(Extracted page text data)
= Beginning of Section =
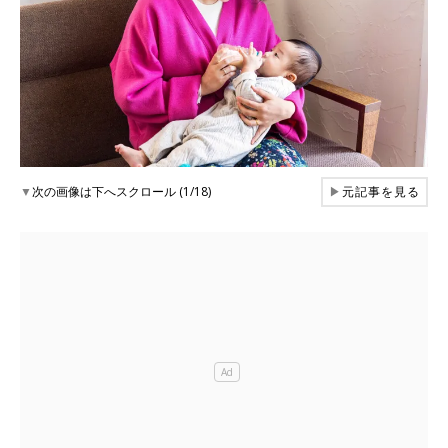
▼
次の画像は下へスクロール (1/18)
▶
元記事を見る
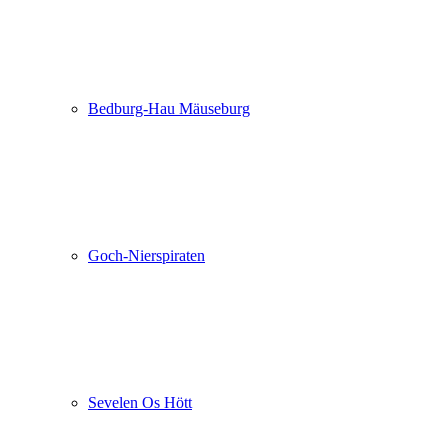
Bedburg-Hau Mäuseburg
Goch-Nierspiraten
Sevelen Os Hött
= End of Section =
→ **TASK TO COMPLETE**:
Print every entry above again without changing a word, and omit the pictures.

→ **ANSWER FOR THE TASK**:
▼
次の画像は下へスクロール (1/18)
▶
元記事を見る
Bedburg-Hau Mäuseburg
Goch-Nierspiraten
Sevelen Os Hött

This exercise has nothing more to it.